The Centre on Tuesday announced its plans to install micro seismic observation systems at the gradually sinking Himalayan town of Joshimath, Uttarakhand. While addressing the 2-Day India-UK Workshop of Geosciences in New Delhi, Earth Sciences Minister Jitendra Singh announced that the observation systems will be set up by Wednesday. Singh emphasised on the the critical need for fundamental research on the physical processes which have caused the failure of the brittle layers beneath the crust and sub-crust n led to the crisis in Joshimath.
The British High Commissioner Alex Ellis; Wendy Matcham, Head, Natural Environment Research Council (NERC), UK Research and Innovation (UKRI); O P Mishra, Director, National Centre for Seismology and Sukanya Kumar, Acting Director, UK Research and Innovation India made their presence during the workshop.
Singh highlighted that human consequences of natural disasters in India were on a rise rapidly and stressed on the need to devise proper mitigation strategies at the workkshop. In the last two years, the Ministry of Earth Sciences had established 37 new seismological centres for extensive observation facilities, generating a huge database for outcome-oriented analytics. For improved real time data montoring and data collection, another 100 seismological centres will be opened across the country, Singh said.
Explaining that Joshimath falls under the highest seismic hazard Zone V as it experiences continuous seismogenic stresses, officials said that seismic microzonation study for the area would generate risk resilient parameters for safer dwellings and infrastructure.
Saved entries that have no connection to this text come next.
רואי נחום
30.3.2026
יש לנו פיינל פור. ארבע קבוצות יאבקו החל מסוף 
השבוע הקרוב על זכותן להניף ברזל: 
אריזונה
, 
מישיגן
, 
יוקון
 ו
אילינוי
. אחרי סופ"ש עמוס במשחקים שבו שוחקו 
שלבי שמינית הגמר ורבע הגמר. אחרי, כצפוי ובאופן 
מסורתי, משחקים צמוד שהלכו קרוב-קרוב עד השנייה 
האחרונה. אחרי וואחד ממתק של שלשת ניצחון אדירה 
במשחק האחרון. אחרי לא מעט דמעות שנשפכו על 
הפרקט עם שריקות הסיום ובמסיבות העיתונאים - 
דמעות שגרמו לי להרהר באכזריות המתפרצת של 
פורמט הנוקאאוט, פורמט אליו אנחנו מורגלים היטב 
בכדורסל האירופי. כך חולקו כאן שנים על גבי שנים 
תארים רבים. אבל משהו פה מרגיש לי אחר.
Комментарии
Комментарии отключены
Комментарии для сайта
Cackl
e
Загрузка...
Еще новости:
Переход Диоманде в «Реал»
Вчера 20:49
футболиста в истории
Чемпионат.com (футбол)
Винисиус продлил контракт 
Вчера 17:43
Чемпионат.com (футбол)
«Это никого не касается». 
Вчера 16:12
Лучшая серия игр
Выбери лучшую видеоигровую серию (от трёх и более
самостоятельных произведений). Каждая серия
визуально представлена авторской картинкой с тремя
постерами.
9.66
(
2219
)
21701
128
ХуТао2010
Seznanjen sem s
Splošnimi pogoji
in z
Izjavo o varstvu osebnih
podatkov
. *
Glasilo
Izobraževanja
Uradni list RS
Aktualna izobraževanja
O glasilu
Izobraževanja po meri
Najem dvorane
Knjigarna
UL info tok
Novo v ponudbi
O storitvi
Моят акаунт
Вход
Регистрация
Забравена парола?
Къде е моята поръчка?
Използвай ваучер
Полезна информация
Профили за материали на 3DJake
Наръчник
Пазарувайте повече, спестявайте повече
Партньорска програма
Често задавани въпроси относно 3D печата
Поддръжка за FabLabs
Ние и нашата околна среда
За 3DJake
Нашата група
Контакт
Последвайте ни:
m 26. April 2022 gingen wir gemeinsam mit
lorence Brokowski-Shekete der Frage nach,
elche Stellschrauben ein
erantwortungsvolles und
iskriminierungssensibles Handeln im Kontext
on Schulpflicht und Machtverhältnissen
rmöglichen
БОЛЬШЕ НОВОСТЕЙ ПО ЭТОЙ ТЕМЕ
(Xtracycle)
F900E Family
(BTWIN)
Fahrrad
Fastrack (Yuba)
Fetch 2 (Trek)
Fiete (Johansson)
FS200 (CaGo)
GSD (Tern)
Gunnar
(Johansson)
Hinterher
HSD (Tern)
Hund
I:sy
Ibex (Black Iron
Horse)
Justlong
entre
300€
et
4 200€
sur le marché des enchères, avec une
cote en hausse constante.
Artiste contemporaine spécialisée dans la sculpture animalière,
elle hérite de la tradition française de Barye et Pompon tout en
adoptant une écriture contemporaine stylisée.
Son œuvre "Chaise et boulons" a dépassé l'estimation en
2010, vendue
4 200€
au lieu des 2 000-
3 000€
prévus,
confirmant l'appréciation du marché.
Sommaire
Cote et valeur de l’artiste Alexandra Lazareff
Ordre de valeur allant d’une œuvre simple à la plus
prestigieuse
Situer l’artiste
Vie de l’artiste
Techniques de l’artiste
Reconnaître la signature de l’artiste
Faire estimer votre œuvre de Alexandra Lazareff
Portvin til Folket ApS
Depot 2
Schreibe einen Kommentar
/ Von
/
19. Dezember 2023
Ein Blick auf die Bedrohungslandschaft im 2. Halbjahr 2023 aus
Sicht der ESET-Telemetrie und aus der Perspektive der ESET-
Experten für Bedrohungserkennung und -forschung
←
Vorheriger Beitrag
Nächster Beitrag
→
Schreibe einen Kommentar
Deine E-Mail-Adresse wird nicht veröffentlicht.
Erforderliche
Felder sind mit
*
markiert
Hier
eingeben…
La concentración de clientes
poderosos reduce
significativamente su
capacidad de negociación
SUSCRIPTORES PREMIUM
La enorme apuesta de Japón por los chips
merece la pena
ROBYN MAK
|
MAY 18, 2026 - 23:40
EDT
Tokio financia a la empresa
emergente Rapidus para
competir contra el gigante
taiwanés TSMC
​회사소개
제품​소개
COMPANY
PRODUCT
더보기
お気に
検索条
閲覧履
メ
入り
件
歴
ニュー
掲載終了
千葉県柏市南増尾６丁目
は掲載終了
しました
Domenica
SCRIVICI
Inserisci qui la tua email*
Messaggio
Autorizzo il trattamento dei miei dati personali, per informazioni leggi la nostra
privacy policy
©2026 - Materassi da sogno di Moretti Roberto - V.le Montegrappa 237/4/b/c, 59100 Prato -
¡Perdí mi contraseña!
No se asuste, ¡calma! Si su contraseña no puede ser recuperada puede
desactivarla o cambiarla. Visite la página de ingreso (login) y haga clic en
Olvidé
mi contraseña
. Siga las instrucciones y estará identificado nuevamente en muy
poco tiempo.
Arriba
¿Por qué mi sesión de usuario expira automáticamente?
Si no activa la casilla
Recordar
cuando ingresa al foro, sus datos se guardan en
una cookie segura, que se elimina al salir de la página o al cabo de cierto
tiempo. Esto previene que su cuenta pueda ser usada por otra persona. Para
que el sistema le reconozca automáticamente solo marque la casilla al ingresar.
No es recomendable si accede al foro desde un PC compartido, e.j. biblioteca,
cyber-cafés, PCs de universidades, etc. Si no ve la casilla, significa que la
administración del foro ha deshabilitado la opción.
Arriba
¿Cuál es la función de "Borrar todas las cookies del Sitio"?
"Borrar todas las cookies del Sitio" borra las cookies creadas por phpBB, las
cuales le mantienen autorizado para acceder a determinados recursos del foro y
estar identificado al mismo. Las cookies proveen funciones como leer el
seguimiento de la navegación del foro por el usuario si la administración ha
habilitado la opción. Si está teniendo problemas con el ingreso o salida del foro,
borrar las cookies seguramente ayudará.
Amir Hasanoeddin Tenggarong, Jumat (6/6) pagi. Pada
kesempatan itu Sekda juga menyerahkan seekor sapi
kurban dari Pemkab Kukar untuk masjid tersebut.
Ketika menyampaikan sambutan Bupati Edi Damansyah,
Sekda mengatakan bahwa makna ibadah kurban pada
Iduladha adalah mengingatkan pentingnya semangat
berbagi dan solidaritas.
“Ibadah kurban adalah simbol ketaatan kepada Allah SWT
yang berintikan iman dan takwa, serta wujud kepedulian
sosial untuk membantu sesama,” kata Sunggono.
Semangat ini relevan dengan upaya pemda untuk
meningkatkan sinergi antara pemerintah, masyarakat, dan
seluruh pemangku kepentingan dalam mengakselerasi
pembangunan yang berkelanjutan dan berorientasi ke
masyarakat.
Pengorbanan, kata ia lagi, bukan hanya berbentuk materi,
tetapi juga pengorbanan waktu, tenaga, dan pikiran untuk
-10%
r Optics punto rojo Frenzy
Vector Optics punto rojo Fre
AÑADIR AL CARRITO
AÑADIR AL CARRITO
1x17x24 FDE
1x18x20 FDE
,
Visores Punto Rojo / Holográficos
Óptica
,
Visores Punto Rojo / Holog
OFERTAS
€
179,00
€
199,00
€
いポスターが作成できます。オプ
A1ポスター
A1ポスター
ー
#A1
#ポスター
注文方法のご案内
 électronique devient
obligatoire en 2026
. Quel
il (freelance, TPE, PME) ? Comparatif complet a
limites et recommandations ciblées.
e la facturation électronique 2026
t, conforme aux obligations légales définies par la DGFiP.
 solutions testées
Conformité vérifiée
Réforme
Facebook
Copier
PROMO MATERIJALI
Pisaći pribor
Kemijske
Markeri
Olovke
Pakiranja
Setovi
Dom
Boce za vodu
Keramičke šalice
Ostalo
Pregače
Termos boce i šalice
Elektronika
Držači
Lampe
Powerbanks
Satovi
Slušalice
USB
They also suggested that seismic energy generation due to micro-earthquakes may have weakened the strength of the rocks as Joshimath is located in the earthquake rupture zone of the 1999 Chamoli earthquake.
Other climatic factors in the now sinking town such as excessive precipitation, flow of water from mountains into massive cracks and fractures in the sub-surface rocks lead to widening of cracks and hastening the slip in rock material, the officials said.
In the past 50 years, scientific understanding of the processes behind disasters has grown immensely, and there is thus a need to further strengthen international collaborations like the Indo-UK initiative to fight such disasters in future, Singh said addressing the 2-Day India-UK Workshop.